Jamie sat up and accepted the tray from Reed’s hands. "Where’s Mikhail?" he asked.

"Off to help your stranded comrades."

"By himself? Is he strong enough?"

"He got seven solid hours of sleep," said Reed. "He feels much better this morning. The vitamins are taking effect in him."

Ivshenko called back to them from the cockpit, "Mikhail has made it to their rover. He is helping Connors into his suit."

"I’d better get into mine," Reed muttered. "I’m assigned to greeting our guests at the airlock hatch."

"I’ll help," said Jamie.

"You rest," Reed said firmly. "You’ve done enough. We can handle the remainder."

Reed went back to the airlock. Jamie gulped down his reconstituted eggs and lemon-laced tea, then made his way forward. Ivshenko grinned at him as he ducked into the cockpit. The cosmonaut’s left leg was encased in a rigid plastic cast that stuck out awkwardly. Jamie was careful not to bang it as he slipped into the left-hand seat.

Through the bulbous canopy Jamie could see the winch line stretching tautly to the mired rover, on the far side of the dust-drowned crater.

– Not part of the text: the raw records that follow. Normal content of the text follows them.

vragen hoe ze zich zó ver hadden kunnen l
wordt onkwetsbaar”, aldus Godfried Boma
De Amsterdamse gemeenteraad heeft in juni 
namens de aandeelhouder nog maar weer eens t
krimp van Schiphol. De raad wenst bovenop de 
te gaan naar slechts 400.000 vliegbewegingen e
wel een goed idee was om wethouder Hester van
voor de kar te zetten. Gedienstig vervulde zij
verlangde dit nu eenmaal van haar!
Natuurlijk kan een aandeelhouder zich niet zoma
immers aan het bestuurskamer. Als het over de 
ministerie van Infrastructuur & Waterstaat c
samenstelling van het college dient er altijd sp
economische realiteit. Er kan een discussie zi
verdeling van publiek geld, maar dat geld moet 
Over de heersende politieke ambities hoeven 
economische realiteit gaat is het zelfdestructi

"Connors is fully suited up," Ivshenko said.

"What about Joanna and Ilona?" Jamie asked as he clamped on a headphone set.

"Dr. Malater is apparently too sick to get out of her bunk without help. Dr. Brumado seems somewhat better than that, but not much."

"Maybe I ought to go back there and help them."

"You stay here," Ivshenko said firmly. "Mikhail Andreivitch gave strict orders. He will get the job done."

Jamie felt his body tense with something between frustration and guilt. He wanted to be helping, to be active, not sitting like a spectator. But a part of his mind told him, You’re in no shape to go outside again. You’ve done your share. You can’t do it all. Let the others help. The tension eased away.

Reluctantly, he accepted the situation and sat there in the cockpit, listening to the chatter among the people in the other rover. Joanna refused to go without her sample cases, the boxes that contained the precious specimens of Martian lichen. Jamie listened to their argument over the intercom radio link. Joanna’s voice was weak, exhausted, breathless. Yet her will was stronger than the toughest steel. She absolutely refused to leave the rover without the sample cases.